The Rhetorical Situation

Evaluate this claim: Some might say that the rhetorical situation, an expression coined by Lloyd Bitzer, is the most important concept in writing. Why or why not?

Wednesday, January 28, 2015

Journal 5: 1/27/15 by Kayla Anderson

The Multiple Media of Texts - Wysocki
  • focused on visual choices based on purpose and goal
  • Steps for approaching visual text/ analyzing a text
    • Page 4
      • Looking at the page
        • Before looking at content. Layout tells you how to read the page. Ex: Immediately know text is a poem because of stanzas, etc.
      • Looking at what is on the page
      • Looking at what contains the page
    • Page 13
      • Name the visual elements
      • Name relationships
      • Consider connections to audience
  • Genre (a category of texts)
    • Determines how visual the text is and what kind of visuals 
    • Every genre has a set of expectations. We adjust expectations to genre.
    • Picking a genre is understanding your audience, purpose and goal for writing.
    • A set of visual conventions has to come along with genres. Ex: diagrams in science books
  • Lists
    • Animations
    • Charts/Graphs
    • Pictures/Illustrations
    • Transitions
    • Written (Font/Shape/Size)
  • Different typefaces do different work
    • Decorative vs. extended reading
    • style, size and shape of type
  • Class believed Wysocki was "suffocatingly thorough" but everything made sense

Relationship between Kress and Wysocki
  • Wysocki's terms are much more specific than Kress
    • ex: Kress might say visual, Wysocki says typeface
  • Wysocki is mostly visual and gives firmer sense of terms
  • She thinks broadly about roles and roles depend on the text
  • Wysocki thinks text and image are dependent on each other
  • Similarities
    • Choice
      • Kress- default is no longer there. We have a choice of what we want to use
      • Wysocki- elaborates on choice, gives us long list of choices
      • Porter- says choice is created by new technologies
    • Audience 

Group Activity
  • Groups chose a text, picked a page and then described what modes were operating
  • Mode/Layout
    • visual, lingusitic, spatial, gestural (visual of)
    • first 3 deal with layout
  • We then received prompts that were an adaptation of Wysocki
    • Looking at the page
    • Looking at what is on the page
    • Looking at what contains the page
  • Audience - text is used for specific purposes for specific reasons.
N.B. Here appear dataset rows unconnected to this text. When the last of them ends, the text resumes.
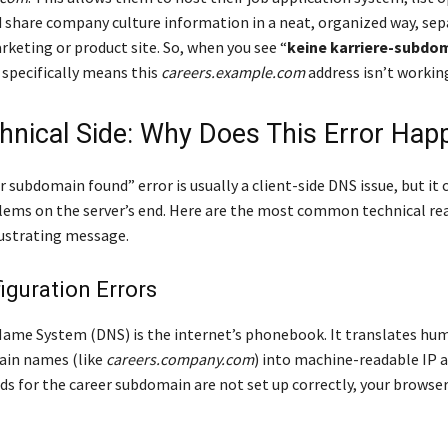
d share company culture information in a neat, organized way, se
rketing or product site. So, when you see “
keine karriere-subdo
it specifically means this
careers.example.com
address isn’t workin
hnical Side: Why Does This Error Hap
 subdomain found” error is usually a client-side DNS issue, but it 
lems on the server’s end. Here are the most common technical re
rustrating message.
guration Errors
me System (DNS) is the internet’s phonebook. It translates hu
ain names (like
careers.company.com
) into machine-readable IP a
ds for the career subdomain are not set up correctly, your brows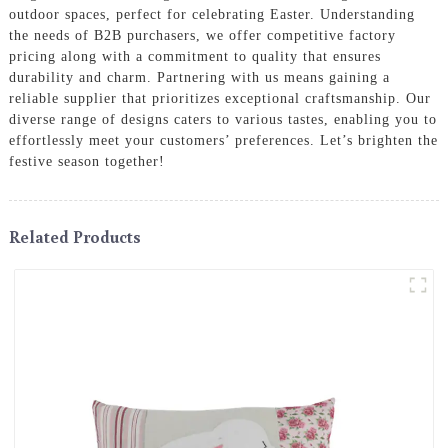
outdoor spaces, perfect for celebrating Easter. Understanding
the needs of B2B purchasers, we offer competitive factory
pricing along with a commitment to quality that ensures
durability and charm. Partnering with us means gaining a
reliable supplier that prioritizes exceptional craftsmanship. Our
diverse range of designs caters to various tastes, enabling you to
effortlessly meet your customers’ preferences. Let’s brighten the
festive season together!
Related Products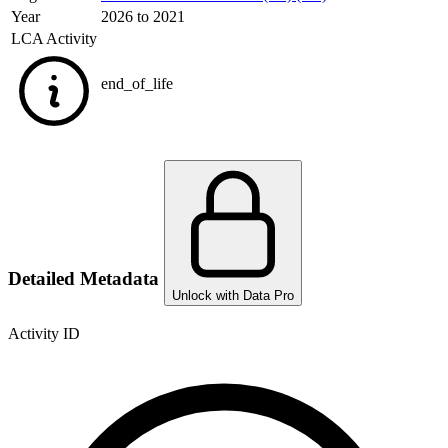
Year
2026 to 2021
LCA Activity
end_of_life
Detailed Metadata
Unlock with Data Pro
Activity ID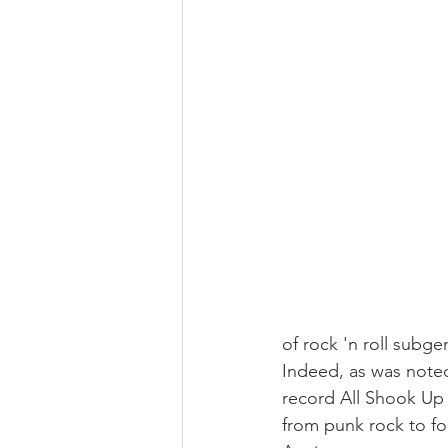
of rock 'n roll subge
Indeed, as was noted
record All Shook Up 
from punk rock to fo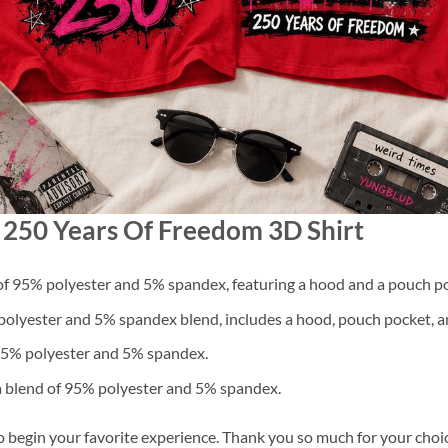
d 250 Years Of Freedom 3D Shirt
f 95% polyester and 5% spandex, featuring a hood and a pouch po
lyester and 5% spandex blend, includes a hood, pouch pocket, an
 95% polyester and 5% spandex.
a blend of 95% polyester and 5% spandex.
o begin your favorite experience. Thank you so much for your choice.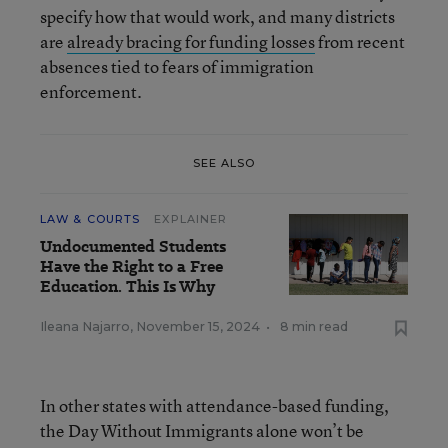
specify how that would work, and many districts
are
already bracing for funding losses
from recent
absences tied to fears of immigration
enforcement.
SEE ALSO
LAW & COURTS
EXPLAINER
Undocumented Students
Have the Right to a Free
Education. This Is Why
Ileana Najarro
,
November 15, 2024
•
8 min read
In other states with attendance-based funding,
the Day Without Immigrants alone won’t be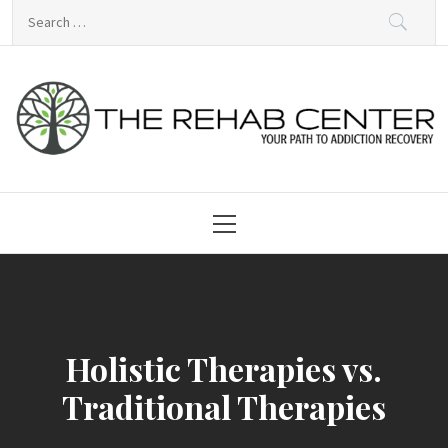
Skip
Search
to
for:
content
Rehabilitation Centre
Primary
Menu
Holistic Therapies vs.
Traditional Therapies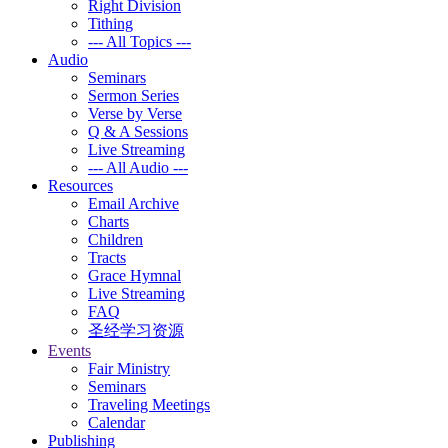
Right Division
Tithing
--- All Topics ---
Audio
Seminars
Sermon Series
Verse by Verse
Q & A Sessions
Live Streaming
--- All Audio ---
Resources
Email Archive
Charts
Children
Tracts
Grace Hymnal
Live Streaming
FAQ
圣经学习资源
Events
Fair Ministry
Seminars
Traveling Meetings
Calendar
Publishing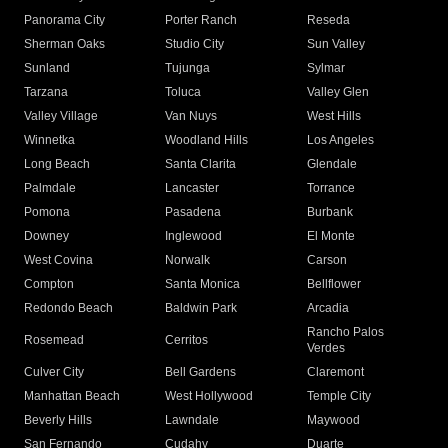
Panorama City
Porter Ranch
Reseda
Sherman Oaks
Studio City
Sun Valley
Sunland
Tujunga
Sylmar
Tarzana
Toluca
Valley Glen
Valley Village
Van Nuys
West Hills
Winnetka
Woodland Hills
Los Angeles
Long Beach
Santa Clarita
Glendale
Palmdale
Lancaster
Torrance
Pomona
Pasadena
Burbank
Downey
Inglewood
El Monte
West Covina
Norwalk
Carson
Compton
Santa Monica
Bellflower
Redondo Beach
Baldwin Park
Arcadia
Rancho Palos
Rosemead
Cerritos
Verdes
Culver City
Bell Gardens
Claremont
Manhattan Beach
West Hollywood
Temple City
Beverly Hills
Lawndale
Maywood
San Fernando
Cudahy
Duarte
Genre conventions like quotes, colored initial letters, bolded quotes, images. Fragmented approach v. linear approach based on who wants to read it and why
- Wysocki is keyed much more to audience, purpose, genre
- She wants us to make unconventional text.
- Everyday we're faced with writing situations. We do this through genres.
- Wysocki wants to make the case that we need to ascend to genres but there are also ways to break the genre.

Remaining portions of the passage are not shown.